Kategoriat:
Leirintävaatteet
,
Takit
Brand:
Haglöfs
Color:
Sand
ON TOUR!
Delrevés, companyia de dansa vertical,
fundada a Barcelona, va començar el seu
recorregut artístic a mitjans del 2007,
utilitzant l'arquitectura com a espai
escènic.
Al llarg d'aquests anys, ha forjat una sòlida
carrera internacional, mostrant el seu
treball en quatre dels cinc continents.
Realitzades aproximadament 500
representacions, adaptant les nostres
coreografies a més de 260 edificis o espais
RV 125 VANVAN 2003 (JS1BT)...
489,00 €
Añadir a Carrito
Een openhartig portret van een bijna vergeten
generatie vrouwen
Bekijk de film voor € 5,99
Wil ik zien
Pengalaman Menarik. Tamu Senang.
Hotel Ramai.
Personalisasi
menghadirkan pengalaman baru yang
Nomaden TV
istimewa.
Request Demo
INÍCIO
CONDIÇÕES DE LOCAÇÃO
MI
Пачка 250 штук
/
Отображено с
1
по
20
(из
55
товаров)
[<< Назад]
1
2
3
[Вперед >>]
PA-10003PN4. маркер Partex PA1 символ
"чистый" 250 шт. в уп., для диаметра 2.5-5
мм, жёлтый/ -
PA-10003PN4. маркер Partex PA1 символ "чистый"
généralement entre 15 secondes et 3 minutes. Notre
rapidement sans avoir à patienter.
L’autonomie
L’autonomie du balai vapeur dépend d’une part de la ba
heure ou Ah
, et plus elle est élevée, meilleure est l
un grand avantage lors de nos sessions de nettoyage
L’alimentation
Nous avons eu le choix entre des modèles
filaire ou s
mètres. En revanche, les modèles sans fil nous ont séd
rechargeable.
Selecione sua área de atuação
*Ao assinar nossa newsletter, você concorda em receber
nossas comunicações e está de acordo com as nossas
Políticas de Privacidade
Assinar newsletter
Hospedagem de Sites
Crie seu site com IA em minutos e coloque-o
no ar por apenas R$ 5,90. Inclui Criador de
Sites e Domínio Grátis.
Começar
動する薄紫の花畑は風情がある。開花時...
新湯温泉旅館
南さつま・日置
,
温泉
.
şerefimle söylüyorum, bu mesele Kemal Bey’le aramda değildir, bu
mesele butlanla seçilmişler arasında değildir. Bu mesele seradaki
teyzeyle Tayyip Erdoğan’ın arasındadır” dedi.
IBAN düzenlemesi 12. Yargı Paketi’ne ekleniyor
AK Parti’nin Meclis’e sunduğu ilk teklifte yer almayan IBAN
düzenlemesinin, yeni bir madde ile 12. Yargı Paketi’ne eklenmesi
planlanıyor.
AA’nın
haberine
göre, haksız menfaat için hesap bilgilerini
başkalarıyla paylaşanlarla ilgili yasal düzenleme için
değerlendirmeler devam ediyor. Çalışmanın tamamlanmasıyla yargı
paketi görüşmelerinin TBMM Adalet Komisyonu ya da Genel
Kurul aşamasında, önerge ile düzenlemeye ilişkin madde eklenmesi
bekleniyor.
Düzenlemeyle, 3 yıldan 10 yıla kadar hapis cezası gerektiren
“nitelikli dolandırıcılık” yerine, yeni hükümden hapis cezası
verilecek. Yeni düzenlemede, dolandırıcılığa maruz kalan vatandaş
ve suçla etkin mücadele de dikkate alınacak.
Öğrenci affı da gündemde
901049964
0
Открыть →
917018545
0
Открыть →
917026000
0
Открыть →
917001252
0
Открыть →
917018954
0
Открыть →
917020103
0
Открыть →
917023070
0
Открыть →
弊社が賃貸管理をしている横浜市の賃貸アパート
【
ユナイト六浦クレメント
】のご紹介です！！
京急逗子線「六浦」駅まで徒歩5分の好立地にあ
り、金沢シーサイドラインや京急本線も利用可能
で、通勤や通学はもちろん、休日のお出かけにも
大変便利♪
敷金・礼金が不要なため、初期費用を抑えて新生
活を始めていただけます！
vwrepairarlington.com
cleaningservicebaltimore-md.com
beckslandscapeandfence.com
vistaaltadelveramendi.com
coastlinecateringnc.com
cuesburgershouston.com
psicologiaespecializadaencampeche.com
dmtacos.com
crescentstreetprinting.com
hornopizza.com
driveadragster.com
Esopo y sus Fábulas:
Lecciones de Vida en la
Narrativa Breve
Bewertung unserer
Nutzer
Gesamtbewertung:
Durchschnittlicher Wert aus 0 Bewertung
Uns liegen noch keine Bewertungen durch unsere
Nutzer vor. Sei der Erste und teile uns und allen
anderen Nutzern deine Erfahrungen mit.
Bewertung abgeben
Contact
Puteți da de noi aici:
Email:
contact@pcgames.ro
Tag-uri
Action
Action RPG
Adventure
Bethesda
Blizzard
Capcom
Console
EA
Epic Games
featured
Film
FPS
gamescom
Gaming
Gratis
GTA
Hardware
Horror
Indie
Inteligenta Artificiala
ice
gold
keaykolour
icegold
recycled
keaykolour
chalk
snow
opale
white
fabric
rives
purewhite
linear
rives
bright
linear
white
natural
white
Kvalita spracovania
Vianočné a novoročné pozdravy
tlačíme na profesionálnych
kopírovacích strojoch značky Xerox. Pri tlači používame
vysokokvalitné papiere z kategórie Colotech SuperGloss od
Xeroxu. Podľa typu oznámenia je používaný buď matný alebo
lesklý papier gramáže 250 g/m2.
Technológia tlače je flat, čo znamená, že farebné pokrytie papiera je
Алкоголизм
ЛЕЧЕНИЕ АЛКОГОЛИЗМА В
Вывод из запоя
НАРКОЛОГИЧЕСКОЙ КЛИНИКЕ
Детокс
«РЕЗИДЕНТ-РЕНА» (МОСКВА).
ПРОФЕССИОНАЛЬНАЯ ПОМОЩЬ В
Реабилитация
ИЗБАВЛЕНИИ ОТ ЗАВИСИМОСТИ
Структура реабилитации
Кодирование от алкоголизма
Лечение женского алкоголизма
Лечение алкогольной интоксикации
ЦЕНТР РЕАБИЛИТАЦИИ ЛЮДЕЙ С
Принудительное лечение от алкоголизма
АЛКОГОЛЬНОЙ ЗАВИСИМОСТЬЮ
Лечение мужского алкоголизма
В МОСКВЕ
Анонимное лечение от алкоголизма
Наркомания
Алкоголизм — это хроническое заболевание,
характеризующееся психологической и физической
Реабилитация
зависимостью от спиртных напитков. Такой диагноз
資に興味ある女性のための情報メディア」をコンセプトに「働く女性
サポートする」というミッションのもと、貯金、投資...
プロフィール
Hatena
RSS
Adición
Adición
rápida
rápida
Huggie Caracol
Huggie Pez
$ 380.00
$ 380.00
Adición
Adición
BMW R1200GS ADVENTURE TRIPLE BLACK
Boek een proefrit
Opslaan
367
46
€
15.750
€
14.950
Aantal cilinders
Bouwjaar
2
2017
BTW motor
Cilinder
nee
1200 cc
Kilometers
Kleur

***

== PROBLEM ==
Restate each line of the records above without any deviation.

== PROBLEM SOLUTION ==
Kategoriat:
Leirintävaatteet
,
Takit
Brand:
Haglöfs
Color:
Sand
ON TOUR!
Delrevés, companyia de dansa vertical,
fundada a Barcelona, va començar el seu
recorregut artístic a mitjans del 2007,
utilitzant l'arquitectura com a espai
escènic.
Al llarg d'aquests anys, ha forjat una sòlida
carrera internacional, mostrant el seu
treball en quatre dels cinc continents.
Realitzades aproximadament 500
representacions, adaptant les nostres
coreografies a més de 260 edificis o espais
RV 125 VANVAN 2003 (JS1BT)...
489,00 €
Añadir a Carrito
Een openhartig portret van een bijna vergeten
generatie vrouwen
Bekijk de film voor € 5,99
Wil ik zien
Pengalaman Menarik. Tamu Senang.
Hotel Ramai.
Personalisasi
menghadirkan pengalaman baru yang
Nomaden TV
istimewa.
Request Demo
INÍCIO
CONDIÇÕES DE LOCAÇÃO
MI
Пачка 250 штук
/
Отображено с
1
по
20
(из
55
товаров)
[<< Назад]
1
2
3
[Вперед >>]
PA-10003PN4. маркер Partex PA1 символ
"чистый" 250 шт. в уп., для диаметра 2.5-5
мм, жёлтый/ -
PA-10003PN4. маркер Partex PA1 символ "чистый"
généralement entre 15 secondes et 3 minutes. Notre
rapidement sans avoir à patienter.
L’autonomie
L’autonomie du balai vapeur dépend d’une part de la ba
heure ou Ah
, et plus elle est élevée, meilleure est l
un grand avantage lors de nos sessions de nettoyage
L’alimentation
Nous avons eu le choix entre des modèles
filaire ou s
mètres. En revanche, les modèles sans fil nous ont séd
rechargeable.
Selecione sua área de atuação
*Ao assinar nossa newsletter, você concorda em receber
nossas comunicações e está de acordo com as nossas
Políticas de Privacidade
Assinar newsletter
Hospedagem de Sites
Crie seu site com IA em minutos e coloque-o
no ar por apenas R$ 5,90. Inclui Criador de
Sites e Domínio Grátis.
Começar
動する薄紫の花畑は風情がある。開花時...
新湯温泉旅館
南さつま・日置
,
温泉
.
şerefimle söylüyorum, bu mesele Kemal Bey’le aramda değildir, bu
mesele butlanla seçilmişler arasında değildir. Bu mesele seradaki
teyzeyle Tayyip Erdoğan’ın arasındadır” dedi.
IBAN düzenlemesi 12. Yargı Paketi’ne ekleniyor
AK Parti’nin Meclis’e sunduğu ilk teklifte yer almayan IBAN
düzenlemesinin, yeni bir madde ile 12. Yargı Paketi’ne eklenmesi
planlanıyor.
AA’nın
haberine
göre, haksız menfaat için hesap bilgilerini
başkalarıyla paylaşanlarla ilgili yasal düzenleme için
değerlendirmeler devam ediyor. Çalışmanın tamamlanmasıyla yargı
paketi görüşmelerinin TBMM Adalet Komisyonu ya da Genel
Kurul aşamasında, önerge ile düzenlemeye ilişkin madde eklenmesi
bekleniyor.
Düzenlemeyle, 3 yıldan 10 yıla kadar hapis cezası gerektiren
“nitelikli dolandırıcılık” yerine, yeni hükümden hapis cezası
verilecek. Yeni düzenlemede, dolandırıcılığa maruz kalan vatandaş
ve suçla etkin mücadele de dikkate alınacak.
Öğrenci affı da gündemde
901049964
0
Открыть →
917018545
0
Открыть →
917026000
0
Открыть →
917001252
0
Открыть →
917018954
0
Открыть →
917020103
0
Открыть →
917023070
0
Открыть →
弊社が賃貸管理をしている横浜市の賃貸アパート
【
ユナイト六浦クレメント
】のご紹介です！！
京急逗子線「六浦」駅まで徒歩5分の好立地にあ
り、金沢シーサイドラインや京急本線も利用可能
で、通勤や通学はもちろん、休日のお出かけにも
大変便利♪
敷金・礼金が不要なため、初期費用を抑えて新生
活を始めていただけます！
vwrepairarlington.com
cleaningservicebaltimore-md.com
beckslandscapeandfence.com
vistaaltadelveramendi.com
coastlinecateringnc.com
cuesburgershouston.com
psicologiaespecializadaencampeche.com
dmtacos.com
crescentstreetprinting.com
hornopizza.com
driveadragster.com
Esopo y sus Fábulas:
Lecciones de Vida en la
Narrativa Breve
Bewertung unserer
Nutzer
Gesamtbewertung:
Durchschnittlicher Wert aus 0 Bewertung
Uns liegen noch keine Bewertungen durch unsere
Nutzer vor. Sei der Erste und teile uns und allen
anderen Nutzern deine Erfahrungen mit.
Bewertung abgeben
Contact
Puteți da de noi aici:
Email:
contact@pcgames.ro
Tag-uri
Action
Action RPG
Adventure
Bethesda
Blizzard
Capcom
Console
EA
Epic Games
featured
Film
FPS
gamescom
Gaming
Gratis
GTA
Hardware
Horror
Indie
Inteligenta Artificiala
ice
gold
keaykolour
icegold
recycled
keaykolour
chalk
snow
opale
white
fabric
rives
purewhite
linear
rives
bright
linear
white
natural
white
Kvalita spracovania
Vianočné a novoročné pozdravy
tlačíme na profesionálnych
kopírovacích strojoch značky Xerox. Pri tlači používame
vysokokvalitné papiere z kategórie Colotech SuperGloss od
Xeroxu. Podľa typu oznámenia je používaný buď matný alebo
lesklý papier gramáže 250 g/m2.
Technológia tlače je flat, čo znamená, že farebné pokrytie papiera je
Алкоголизм
ЛЕЧЕНИЕ АЛКОГОЛИЗМА В
Вывод из запоя
НАРКОЛОГИЧЕСКОЙ КЛИНИКЕ
Детокс
«РЕЗИДЕНТ-РЕНА» (МОСКВА).
ПРОФЕССИОНАЛЬНАЯ ПОМОЩЬ В
Реабилитация
ИЗБАВЛЕНИИ ОТ ЗАВИСИМОСТИ
Структура реабилитации
Кодирование от алкоголизма
Лечение женского алкоголизма
Лечение алкогольной интоксикации
ЦЕНТР РЕАБИЛИТАЦИИ ЛЮДЕЙ С
Принудительное лечение от алкоголизма
АЛКОГОЛЬНОЙ ЗАВИСИМОСТЬЮ
Лечение мужского алкоголизма
В МОСКВЕ
Анонимное лечение от алкоголизма
Наркомания
Алкоголизм — это хроническое заболевание,
характеризующееся психологической и физической
Реабилитация
зависимостью от спиртных напитков. Такой диагноз
資に興味ある女性のための情報メディア」をコンセプトに「働く女性
サポートする」というミッションのもと、貯金、投資...
プロフィール
Hatena
RSS
Adición
Adición
rápida
rápida
Huggie Caracol
Huggie Pez
$ 380.00
$ 380.00
Adición
Adición
BMW R1200GS ADVENTURE TRIPLE BLACK
Boek een proefrit
Opslaan
367
46
€
15.750
€
14.950
Aantal cilinders
Bouwjaar
2
2017
BTW motor
Cilinder
nee
1200 cc
Kilometers
Kleur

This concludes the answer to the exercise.